■ What is required
An exact transcription of the entries is required, with no images included.

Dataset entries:
= = = =

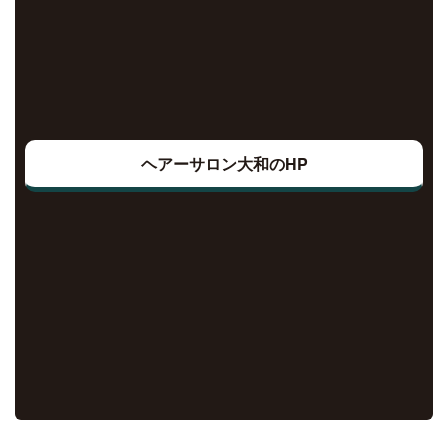
ヘアーサロン大和のHP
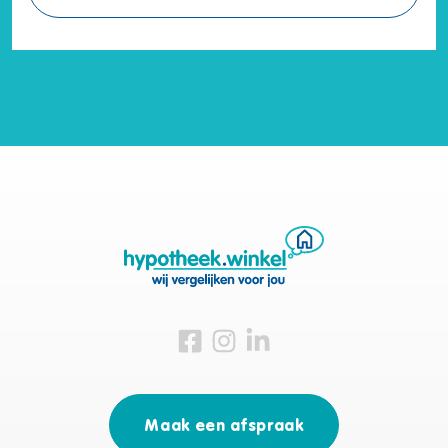
Bezoek ons op Facebook
Bezoek ons op Instagram
Bezoek ons op Linkedin
Maak een afspraak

= = = =

■ Output for this task
ヘアーサロン大和のHP
Bezoek ons op Facebook
Bezoek ons op Instagram
Bezoek ons op Linkedin
Maak een afspraak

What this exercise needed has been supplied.